Modena e Reggio Emilia, come detto, sono le province meno virtuose: gli istituti di credito impiegano mediamente 30 giorni per erogare un prestito, ma a Modena e Reggio questi giorni sono 45, il numero più alto in regione nettamente peggio di realtà come Ferrara (13 giorni, meno di due settimane), Ravenna e Rimini (a quota 16), mentre anche Bologna non se la passa bene con 42 giorni per avere questo tipo di finanziamento.
“Il ‘decreto liquidità’, se le banche non rispondono, fa acqua – commenta amaro Carlo Alberto Rossi, segretario Lapam Confartigianato -. La liquidità delle imprese e la loro capacità di fare investimenti per la ripartenza sono fondamentali.
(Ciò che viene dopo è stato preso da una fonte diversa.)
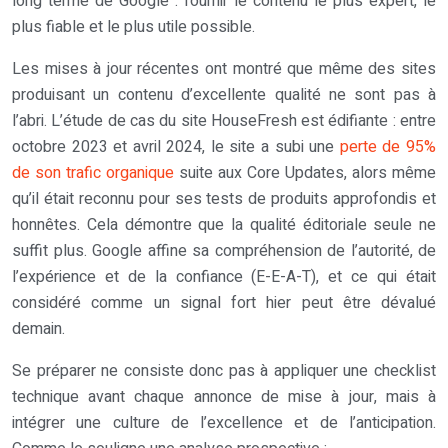
long terme de Google : fournir le contenu le plus expert, le
plus fiable et le plus utile possible.
Les mises à jour récentes ont montré que même des sites
produisant un contenu d’excellente qualité ne sont pas à
l’abri. L’étude de cas du site HouseFresh est édifiante : entre
octobre 2023 et avril 2024, le site a subi une
perte de 95%
de son trafic organique
suite aux Core Updates, alors même
qu’il était reconnu pour ses tests de produits approfondis et
honnêtes. Cela démontre que la qualité éditoriale seule ne
suffit plus. Google affine sa compréhension de l’autorité, de
l’expérience et de la confiance (E-E-A-T), et ce qui était
considéré comme un signal fort hier peut être dévalué
demain.
Se préparer ne consiste donc pas à appliquer une checklist
technique avant chaque annonce de mise à jour, mais à
intégrer une culture de l’excellence et de l’anticipation.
Per questo motivo è preoccupante che anche a fronte di una garanzia che proviene dallo Stato, le banche continuino a giocare di sponda, trincerandosi dietro un merito creditizio che ora non può essere l’unico metro di valutazione. Accanto a ciò, e come conseguenza, è davvero ora di dare un taglio alle lentezze della burocrazia. Così non si può più andare avanti”.
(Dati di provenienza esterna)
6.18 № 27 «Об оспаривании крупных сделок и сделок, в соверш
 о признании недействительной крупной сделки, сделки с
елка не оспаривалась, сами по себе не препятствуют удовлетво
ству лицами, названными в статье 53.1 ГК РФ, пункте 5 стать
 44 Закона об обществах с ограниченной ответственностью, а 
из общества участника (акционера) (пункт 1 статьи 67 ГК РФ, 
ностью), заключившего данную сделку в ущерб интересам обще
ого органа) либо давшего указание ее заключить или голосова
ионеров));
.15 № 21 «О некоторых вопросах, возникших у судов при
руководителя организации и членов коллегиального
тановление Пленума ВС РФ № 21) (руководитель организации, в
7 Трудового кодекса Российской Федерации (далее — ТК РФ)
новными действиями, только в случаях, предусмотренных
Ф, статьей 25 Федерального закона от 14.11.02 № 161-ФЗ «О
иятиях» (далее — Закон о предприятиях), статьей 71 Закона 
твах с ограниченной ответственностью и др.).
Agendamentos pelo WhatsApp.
Per quanto concerne le richieste di finanziamenti fino a 25 mila euro da parte di imprese che si sono rivolte agli Uffici Credito delle organizzazioni confederate di Confartigianato Lapam, si ha a disposizione un ampoio campione di circa 2.700 imprese a livello regionale. Di queste in media l’80% ha poi effettivamente inoltrato la domanda per l’accesso al credito. Ma delle domande presentate – denuncia l’ufficio studi Lapam – a oggi solo il 12% è stato erogato dagli istituti di credito.
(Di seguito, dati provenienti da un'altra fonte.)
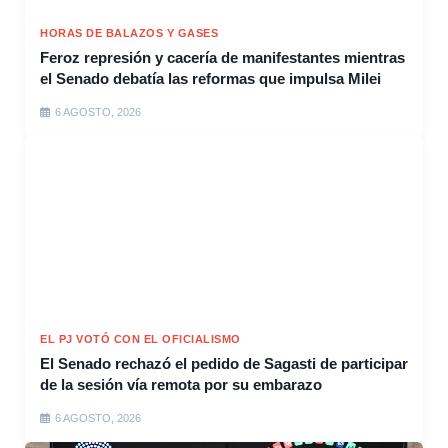
HORAS DE BALAZOS Y GASES
Feroz represión y cacería de manifestantes mientras
el Senado debatía las reformas que impulsa Milei
6 AGOSTO, 2026
EL PJ VOTÓ CON EL OFICIALISMO
El Senado rechazó el pedido de Sagasti de participar
de la sesión vía remota por su embarazo
6 AGOSTO, 2026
Tra queste imprese è stato osservato che circa il 7% rinuncia a portare a termine la pratica per via delle difficoltà incontrate. È infatti mediamente difficile recuperare la modulistica appropriata per questa tipologia di prestito e anche qui si distinguono le imprese di Modena che, ancora al pari di quelle reggiane, segnalano la difficoltà più elevata in regione.